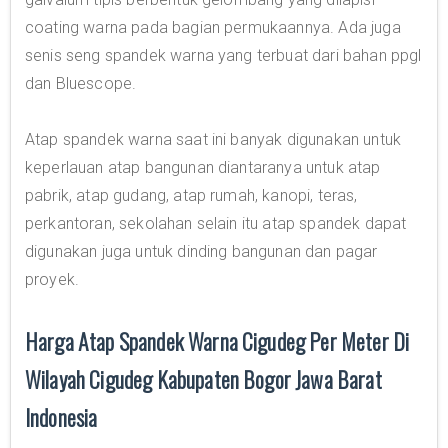
coating warna pada bagian permukaannya. Ada juga
senis seng spandek warna yang terbuat dari bahan ppgl
dan Bluescope.
Atap spandek warna saat ini banyak digunakan untuk
keperlauan atap bangunan diantaranya untuk atap
pabrik, atap gudang, atap rumah, kanopi, teras,
perkantoran, sekolahan selain itu atap spandek dapat
digunakan juga untuk dinding bangunan dan pagar
proyek.
Harga Atap Spandek Warna Cigudeg Per Meter Di
Wilayah Cigudeg Kabupaten Bogor Jawa Barat
Indonesia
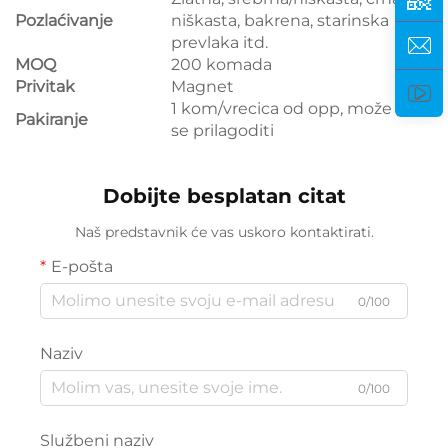
Pozlaćivanje
niškasta, bakrena, starinska
prevlaka itd.
MOQ
200 komada
Privitak
Magnet
1 kom/vrecica od opp, može
Pakiranje
se prilagoditi
Dobijte besplatan citat
Naš predstavnik će vas uskoro kontaktirati.
E-pošta
0/100
Naziv
0/100
Službeni naziv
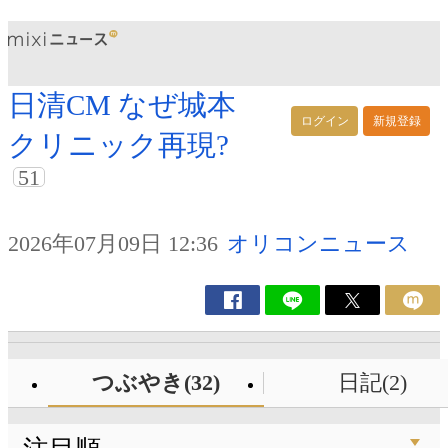
日清CM なぜ城本
ログイン
新規登録
クリニック再現?
51
2026年07月09日 12:36
オリコンニュース
つぶやき(32)
日記(2)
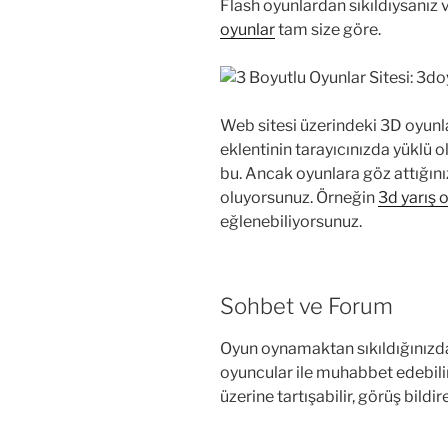
Flash oyunlardan sıkıldıysanız v
oyunlar
tam size göre.
Web sitesi üzerindeki 3D oyunla
eklentinin tarayıcınızda yüklü 
bu. Ancak oyunlara göz attığın
oluyorsunuz. Örneğin
3d yarış 
eğlenebiliyorsunuz.
Sohbet ve Forum
Oyun oynamaktan sıkıldığınızda
oyuncular ile muhabbet edebili
üzerine tartışabilir, görüş bildire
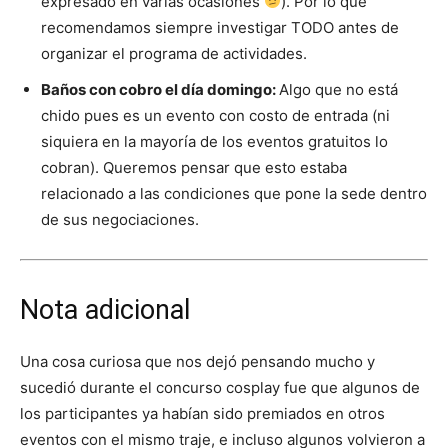
expresado en varias ocasiones
). Por lo que
recomendamos siempre investigar TODO antes de
organizar el programa de actividades.
Baños con cobro el día domingo:
Algo que no está
chido pues es un evento con costo de entrada (ni
siquiera en la mayoría de los eventos gratuitos lo
cobran). Queremos pensar que esto estaba
relacionado a las condiciones que pone la sede dentro
de sus negociaciones.
Nota adicional
Una cosa curiosa que nos dejó pensando mucho y
sucedió durante el concurso cosplay fue que algunos de
los participantes ya habían sido premiados en otros
eventos con el mismo traje, e incluso algunos volvieron a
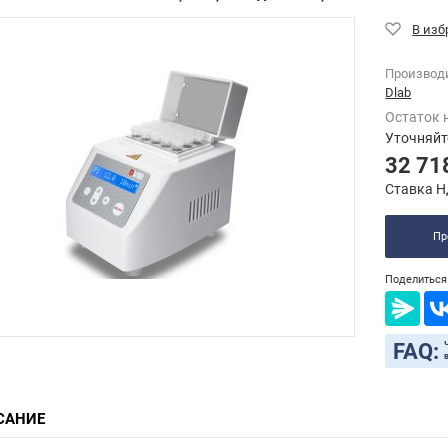
Производ
Dlab
Остаток 
Уточняйт
32 71
Ставка Н
Пр
Поделиться 
FAQ:
САНИЕ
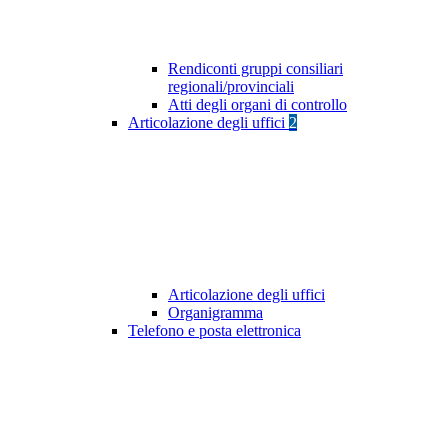
Rendiconti gruppi consiliari
regionali/provinciali
Atti degli organi di controllo
Articolazione degli uffici
2
Articolazione degli uffici
Organigramma
Telefono e posta elettronica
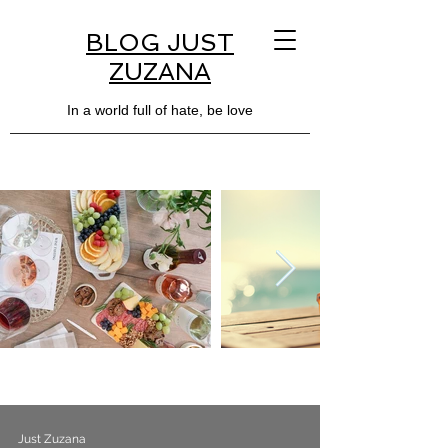
BLOG JUST
ZUZANA
In a world full of hate, be love
Just Zuzana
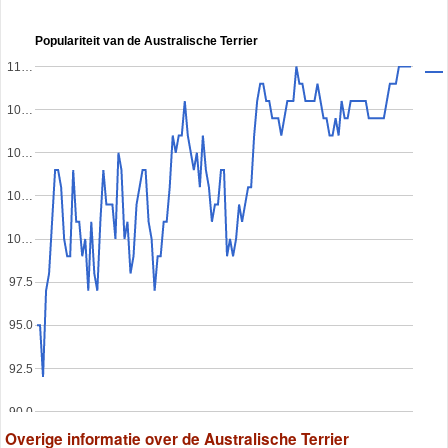
Populariteit van de Australische Terrier
11…
10…
10…
10…
10…
97.5
95.0
92.5
90.0
Overige informatie over de Australische Terrier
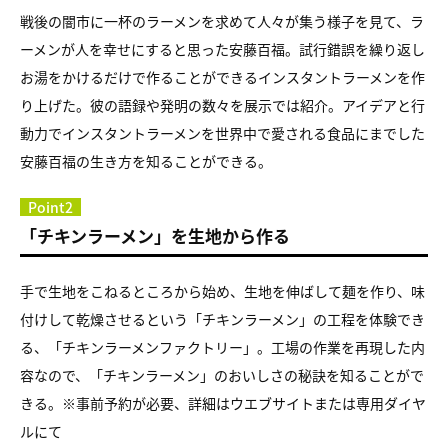
戦後の闇市に一杯のラーメンを求めて人々が集う様子を見て、ラ
ーメンが人を幸せにすると思った安藤百福。試行錯誤を繰り返し
お湯をかけるだけで作ることができるインスタントラーメンを作
り上げた。彼の語録や発明の数々を展示では紹介。アイデアと行
動力でインスタントラーメンを世界中で愛される食品にまでした
安藤百福の生き方を知ることができる。
Point2
「チキンラーメン」を生地から作る
手で生地をこねるところから始め、生地を伸ばして麺を作り、味
付けして乾燥させるという「チキンラーメン」の工程を体験でき
る、「チキンラーメンファクトリー」。工場の作業を再現した内
容なので、「チキンラーメン」のおいしさの秘訣を知ることがで
きる。※事前予約が必要、詳細はウエブサイトまたは専用ダイヤ
ルにて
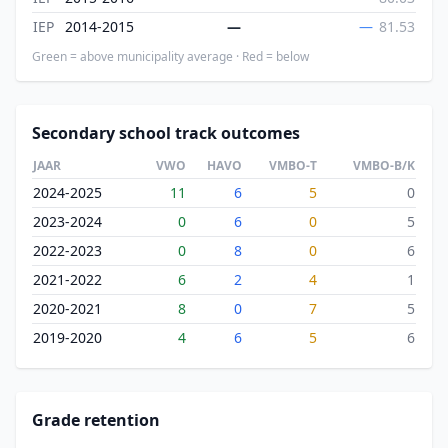
IEP
2014-2015
—
—
81.53
Green = above municipality average · Red = below
Secondary school track outcomes
JAAR
VWO
HAVO
VMBO-T
VMBO-B/K
2024-2025
11
6
5
0
2023-2024
0
6
0
5
2022-2023
0
8
0
6
2021-2022
6
2
4
1
2020-2021
8
0
7
5
2019-2020
4
6
5
6
Grade retention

☆ ☆ ☆

**TASK TO CARRY OUT:**
Within the listing above, copy each line that has the string "bangunan".

**EXERCISE ANSWER:**
keperlauan atap bangunan diantaranya untuk atap
digunakan juga untuk dinding bangunan dan pagar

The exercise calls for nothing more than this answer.